Sunday, November 27, 2005

Sin é, Arlington, VA

Never have dinner in an Irish pub when Notre Dame is playing Stanford. We made that mistake last night, and couldn't even hear ourselves chew!

Leo and I were trying to goad Ryan into eating something "ethnic" for dinner last night, and he kept wanting boring, plain, American food from national franchises. He just wouldn't do any of the Thai, Chinese, Lebanese, Japanese, Vietnamese, Italian, or French places in the area around the mall at Pentagon City, or even Wolfgang Puck's California Fusion place, but I had an ace in the hole: Ryan isn't just Indian, he's also Irish and Scot (his family claims to be direct descendants of William Wallace of Braveheart fame), and there's an Irish restaurant and pub on Pentagon Row called Sin é.

Sin é (pronounced "shin-ay") is really more of a cross between a pub and a sports bar, but they do have a full menu with half a dozen Irish dinners, eight American dinners, and a full assortment of appetizers, burgers, sandwiches, and wraps. The host found us a booth with really high walls around it to shelter us a bit from the bar noise and the television-in-every-room-turned-to-the-Notre-Dame-game environment of the evening. Leo had some kind of Samuel Adams on tap and Ryan and I drank iced Earl Grey tea while we pondered the multi-page menu.

We opted to share a couple of appetizers, and chose a basket of spicy fried calamari, small squid rings breaded and deep fried then served with what they called a garlic aioli but which tasted to me more like honey mustard dressing, and a huge plate of Irish Nachos, made with thickly sliced potato chips instead of tortilla chips which I just loved!

For main courses, which arrived just after the appetizers were delivered (so much for "courses"), Ryan had a bacon cheeseburger with a house salad, Leo had fish and chips (the fish pieces were huge and looked excellent), and I had a chopped club salad. My salad was ok, but failed on a couple of fussy technical points for qualifying as a true "chopped salad," and was really more of a normal mixed-lettuces-from-the-bag with diced fried chicken fingers and some avocado cubes tossed in ranch dressing salad.

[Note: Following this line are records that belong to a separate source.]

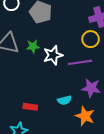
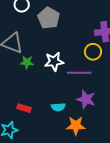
green star: (33, 46) -> (27, 62), moved
orange star: (85, 116) -> (76, 126), turned -30

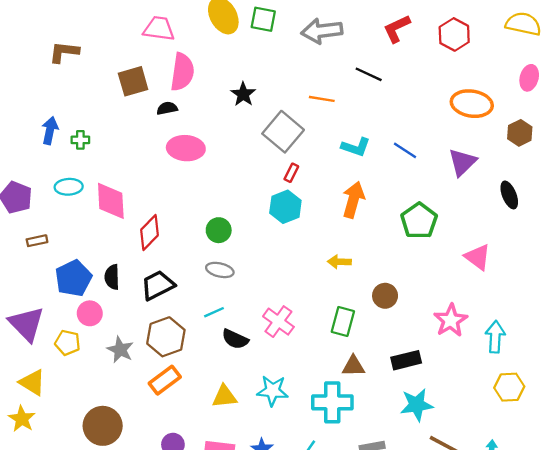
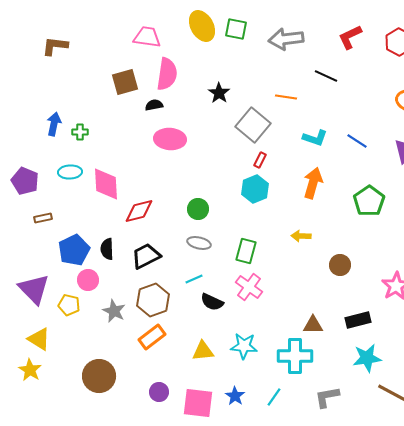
brown L-shape: (64, 52) -> (55, 46), moved
red diamond: (150, 232) -> (139, 211), turned 32
green rectangle: (343, 322) -> (246, 251), moved

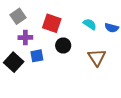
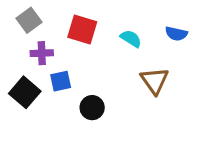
cyan semicircle: (90, 24) -> (131, 39), moved
black circle: (63, 45) -> (92, 108), moved

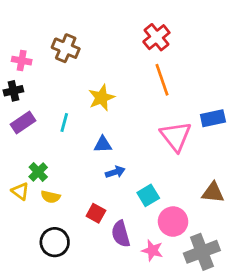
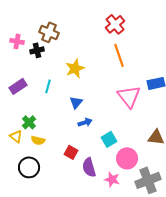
black cross: (13, 91) -> (37, 50), moved
blue triangle: (103, 144) -> (76, 102), turned -48
black circle: (55, 242) -> (29, 167), moved

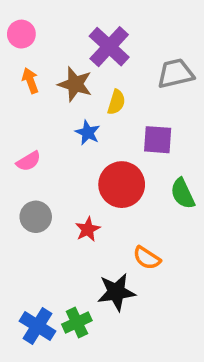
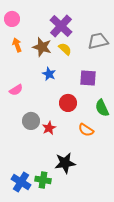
yellow semicircle: (116, 102) -> (65, 49), moved, turned -64
red circle: (122, 185) -> (68, 103), size x0.7
gray circle: (36, 217) -> (31, 121), moved
orange semicircle: (147, 258) -> (86, 130), moved
green cross: (77, 322) -> (43, 180), turned 35

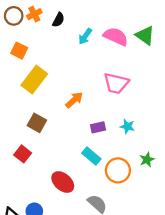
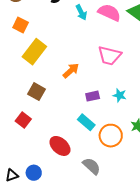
cyan arrow: (85, 36) -> (81, 12), turned -63

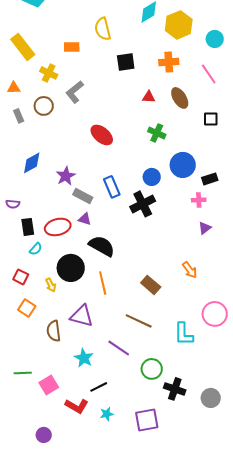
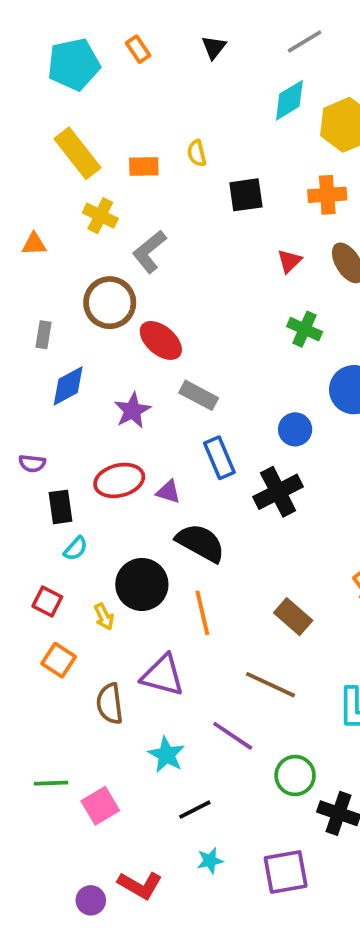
yellow semicircle: (103, 29) -> (197, 153), moved, size x0.6
yellow rectangle: (23, 47) -> (78, 153), moved
red triangle: (149, 97) -> (289, 261), turned -48
brown circle: (44, 106) -> (110, 303), moved, size x1.4
gray rectangle: (19, 116) -> (44, 335), moved, turned 32
red ellipse: (102, 135) -> (161, 340), moved
blue circle: (152, 177) -> (295, 429), moved
blue rectangle: (112, 187) -> (219, 458), moved
gray rectangle: (83, 196) -> (199, 395), moved
black cross: (143, 204) -> (278, 492), moved
red ellipse: (58, 227) -> (119, 480), moved
red L-shape: (77, 406) -> (140, 885), moved

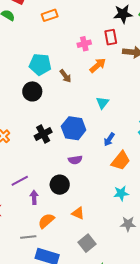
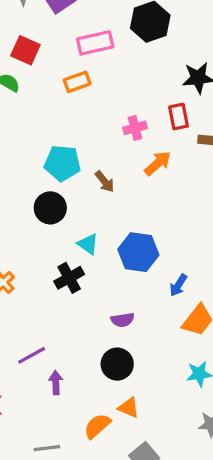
cyan triangle: (102, 103) -> (88, 244), moved, turned -32
blue hexagon: (74, 128) -> (138, 252), moved
black circle: (60, 185) -> (117, 364), moved
orange semicircle: (46, 221) -> (97, 426), moved

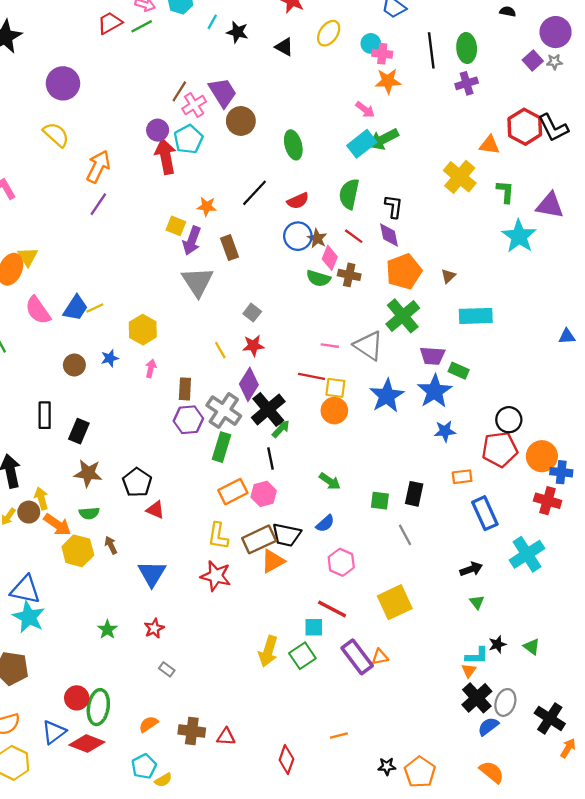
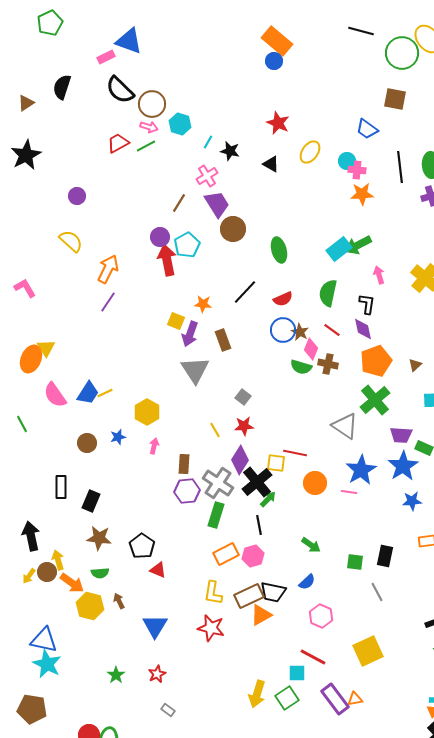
purple circle: (63, 83) -> (77, 196), size x0.6
pink cross: (194, 105) -> (207, 176), moved
pink arrow: (365, 110) -> (379, 275), moved, turned -144
pink line: (330, 346) -> (349, 492), moved
yellow square: (335, 388) -> (276, 463), moved

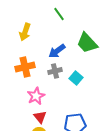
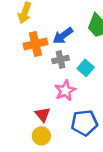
orange cross: (25, 67) -> (35, 44), moved
pink star: (36, 96) -> (65, 91), moved

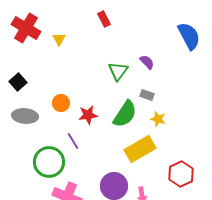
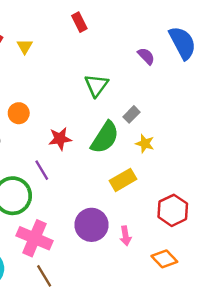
purple semicircle: (147, 62) -> (146, 56), moved
gray rectangle: (147, 95) -> (132, 114), turned -64
orange circle: (61, 103) -> (19, 113), moved
yellow rectangle: (140, 149) -> (123, 180), size x0.7

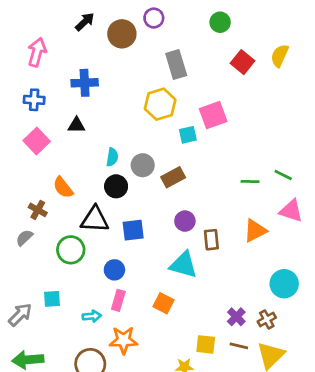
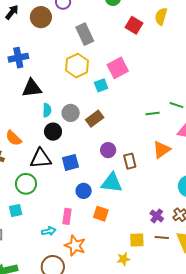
black triangle: (76, 125) -> (32, 88), moved, size x1.5
blue circle: (114, 270) -> (84, 191), moved
cyan square: (52, 299) -> (16, 211), moved
orange star: (123, 340) -> (75, 246), turned 30

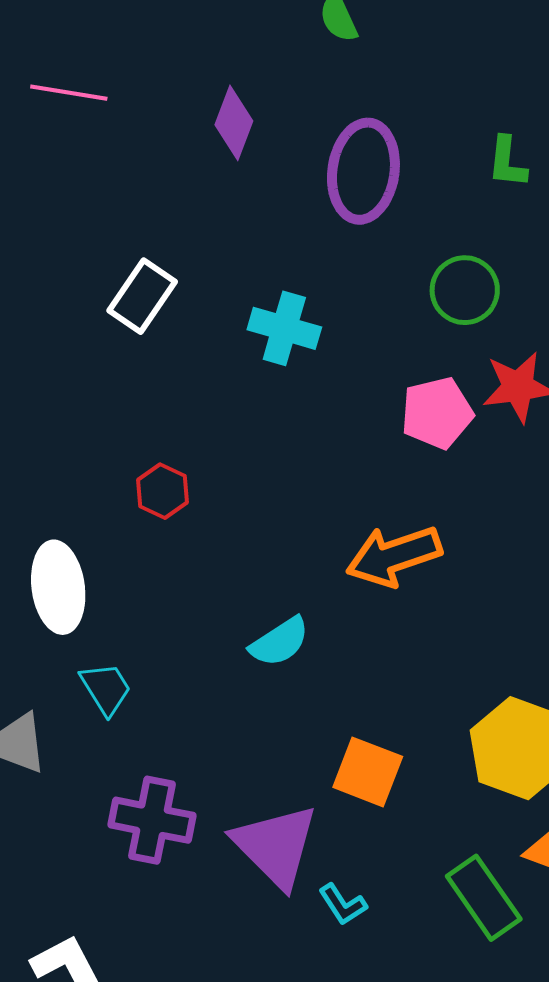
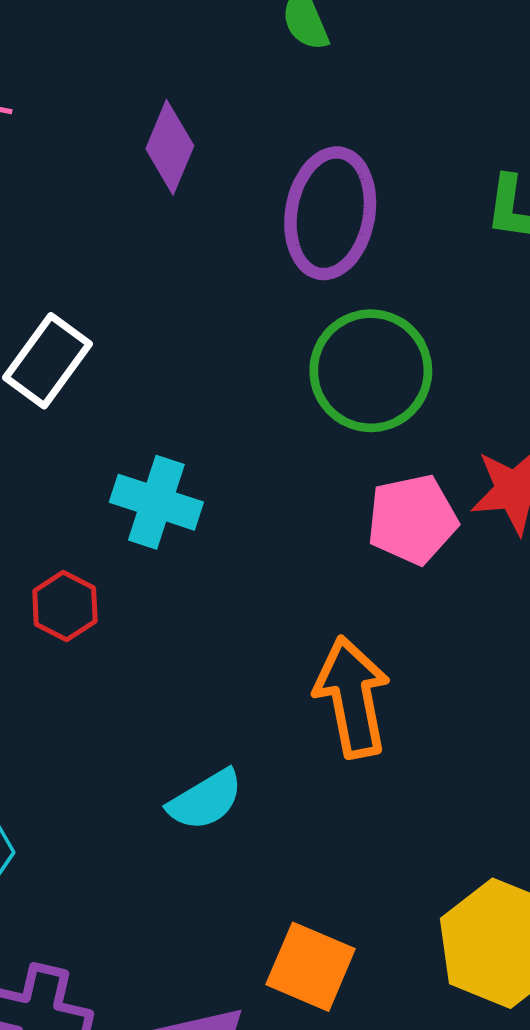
green circle: (465, 290) -> (371, 371), moved, size x1.4
cyan cross: (284, 328) -> (156, 502), moved
orange arrow: (394, 556) -> (352, 697), turned 96

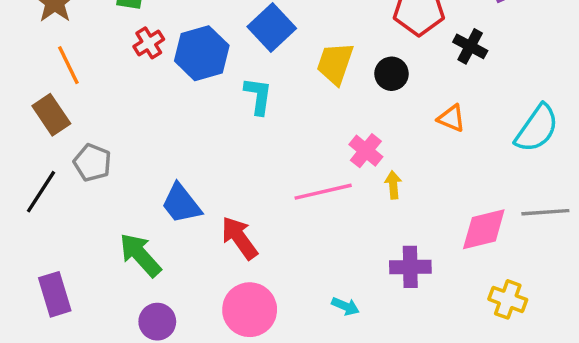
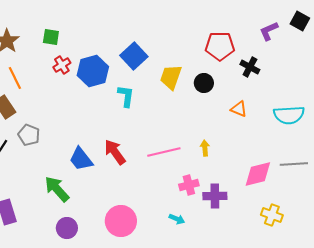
cyan semicircle: (537, 128) -> (289, 115), turned 52
pink cross: (366, 151) -> (189, 185), moved, turned 36
red arrow: (239, 238) -> (115, 152), moved

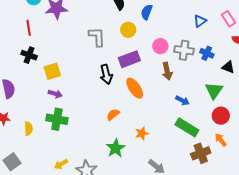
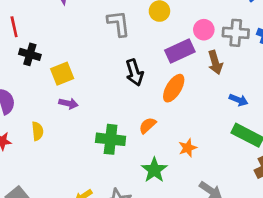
red line: (29, 28) -> (14, 27), moved
purple rectangle: (129, 59) -> (180, 51), moved
orange ellipse: (135, 88) -> (174, 88), turned 70
green cross: (57, 119) -> (111, 139), moved
yellow semicircle: (28, 129) -> (37, 131), moved

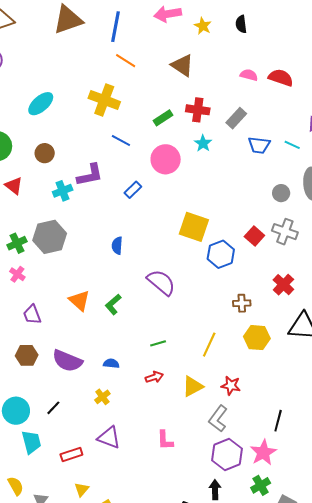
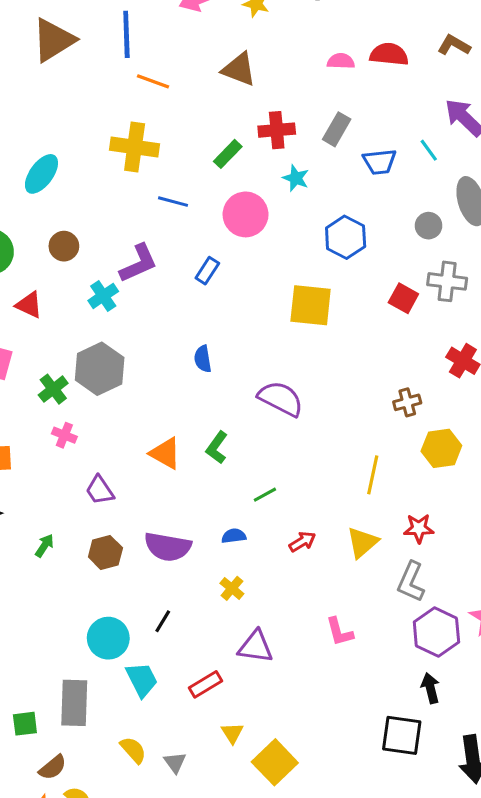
cyan line: (292, 145) -> (429, 150), turned 42
blue hexagon: (221, 254) -> (346, 237), moved
green line: (158, 343) -> (265, 495), moved

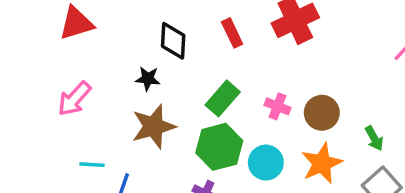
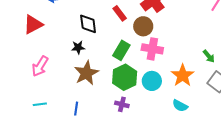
pink cross: (278, 106) -> (152, 49), size x1.5
brown circle: (322, 113) -> (143, 26), moved
cyan line: (92, 165) -> (40, 104), moved

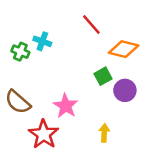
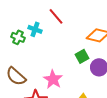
red line: (91, 25) -> (56, 16), moved

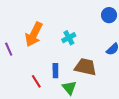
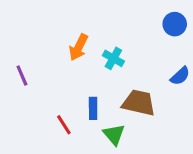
orange arrow: (34, 34) -> (79, 47), moved, size x0.7
cyan cross: (69, 38) -> (113, 58), turned -32

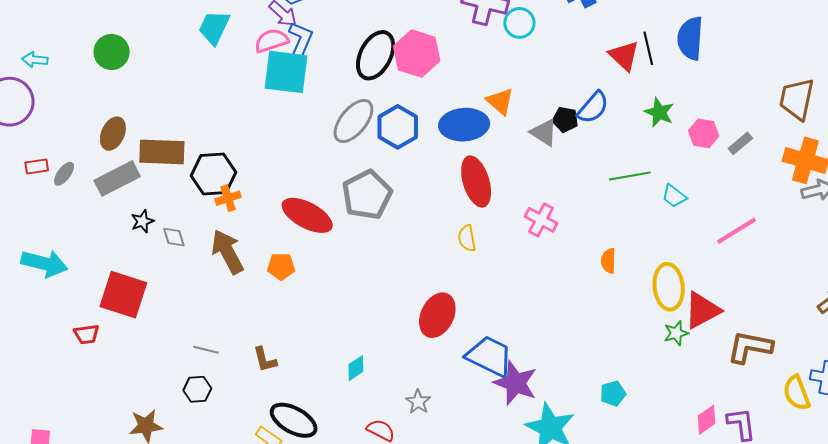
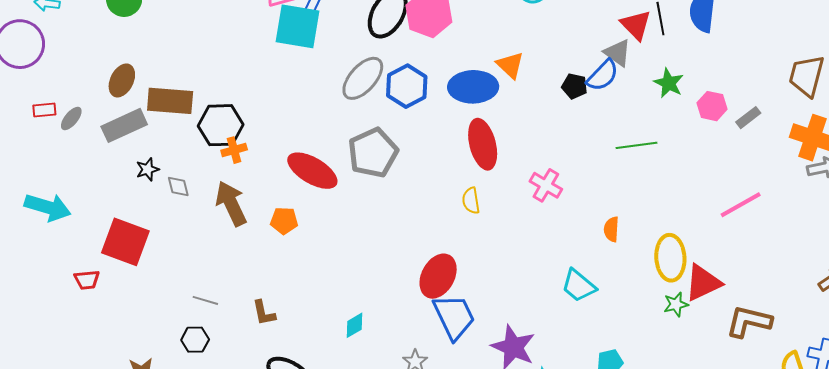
gray triangle: (544, 133) -> (617, 53), moved
cyan trapezoid: (674, 196) -> (579, 286), moved, size x1.4
blue trapezoid: (490, 356) -> (454, 317), moved, turned 36

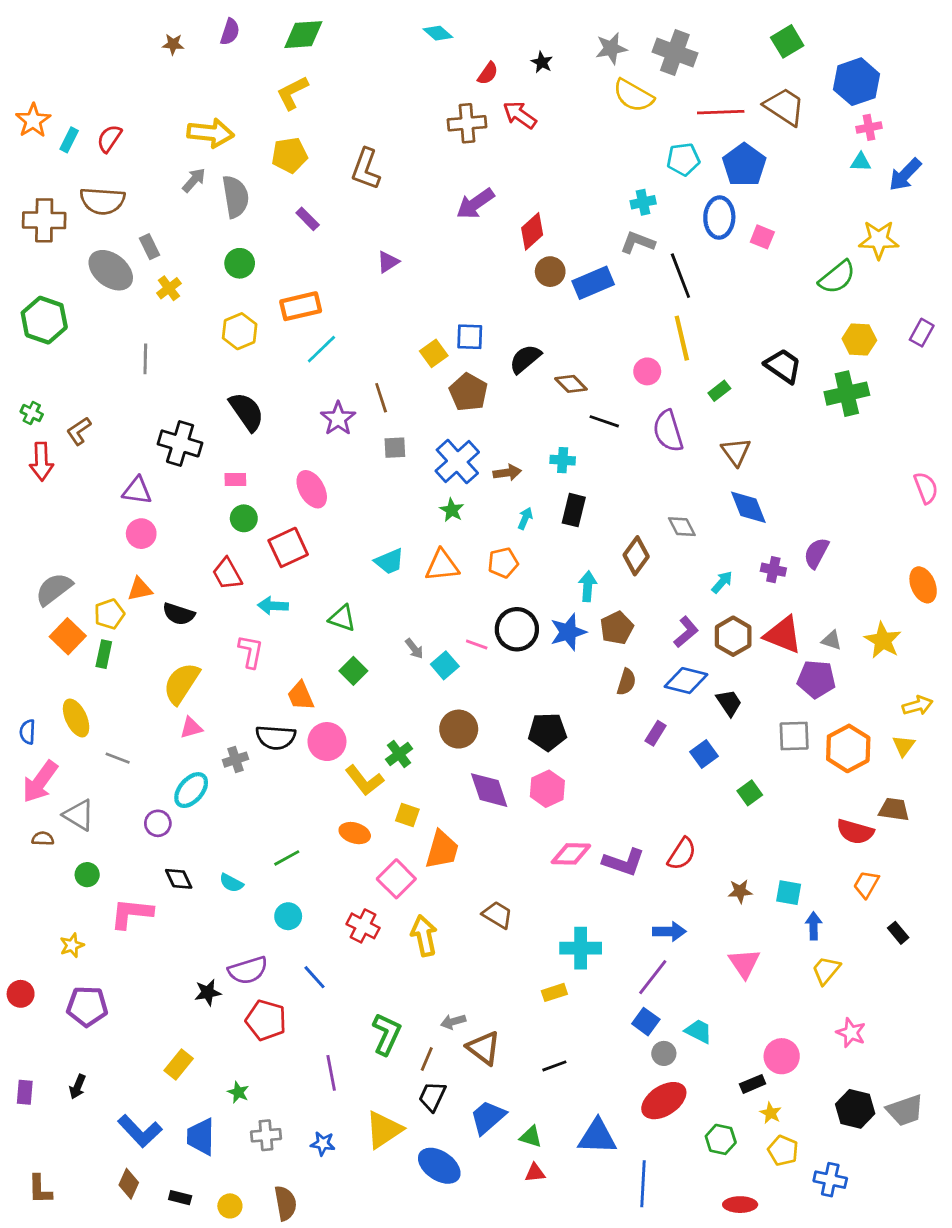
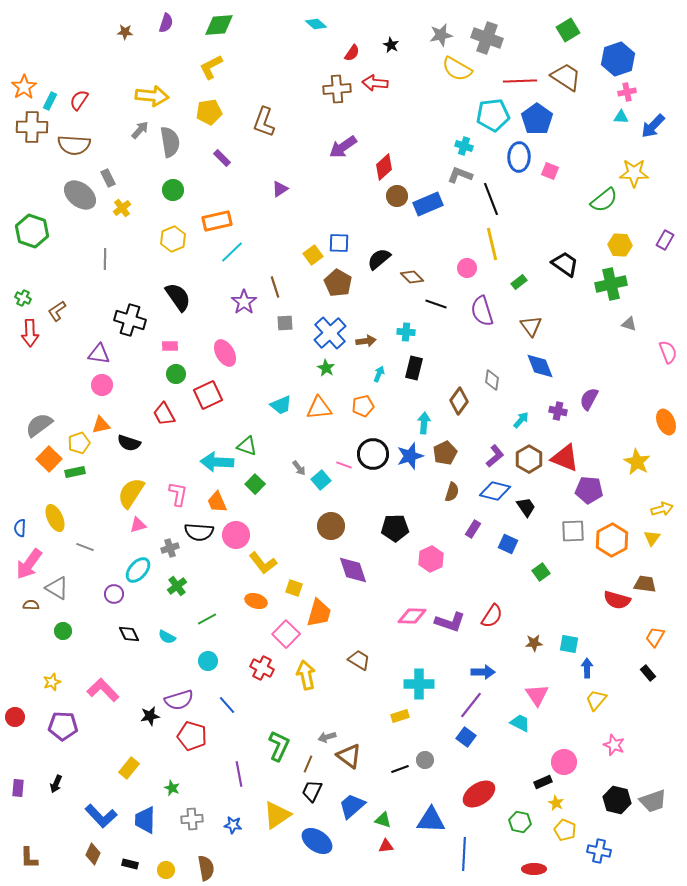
red arrow: (520, 115) -> (375, 83), turned -30
cyan pentagon: (683, 159) -> (493, 115), size x1.4
cyan cross: (643, 202) -> (464, 146), turned 30
brown cross: (44, 220) -> (32, 127), moved
gray diamond: (682, 527) -> (492, 380), turned 35
cyan arrow: (273, 606) -> (217, 462), moved, size x1.5
gray triangle: (832, 640) -> (629, 324), moved
pink L-shape: (251, 651) -> (178, 494), moved
green rectangle: (104, 654) -> (75, 472), turned 66
green cross: (399, 754) -> (177, 586), moved
blue square: (704, 754) -> (508, 544), turned -30
pink hexagon: (547, 789) -> (431, 559), moved
orange trapezoid: (866, 884) -> (655, 637), moved
pink L-shape: (132, 913) -> (103, 690), moved, turned 40
cyan trapezoid: (699, 1031) -> (520, 723), moved
gray circle: (664, 1053) -> (425, 760), moved

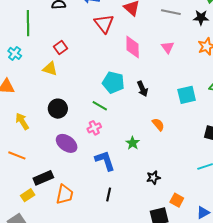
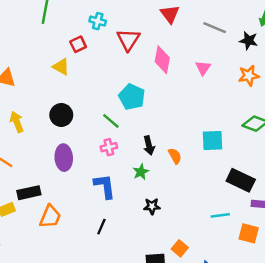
red triangle: (104, 24) -> (128, 40), moved
cyan cross: (15, 53) -> (98, 21), moved, turned -32
black arrow: (142, 89) -> (149, 145), moved
cyan square: (187, 95) -> (212, 141), moved
pink cross: (94, 128) -> (109, 147), moved
purple ellipse: (67, 143) -> (64, 158), turned 40
black star: (153, 178) -> (152, 206), moved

While we didn't endulge, the dessert menu had some fabulous looking things on it, from a bread pudding with Irish whiskey sauce to a Bailey's Irish Cream cheesecake to a chocolate hazelnut cake and others.

I plan to go back to Sin é. The food was good, the prices were quite reasonable, and the service was adequate. I'll just make a point to avoid Notre Dame football evenings!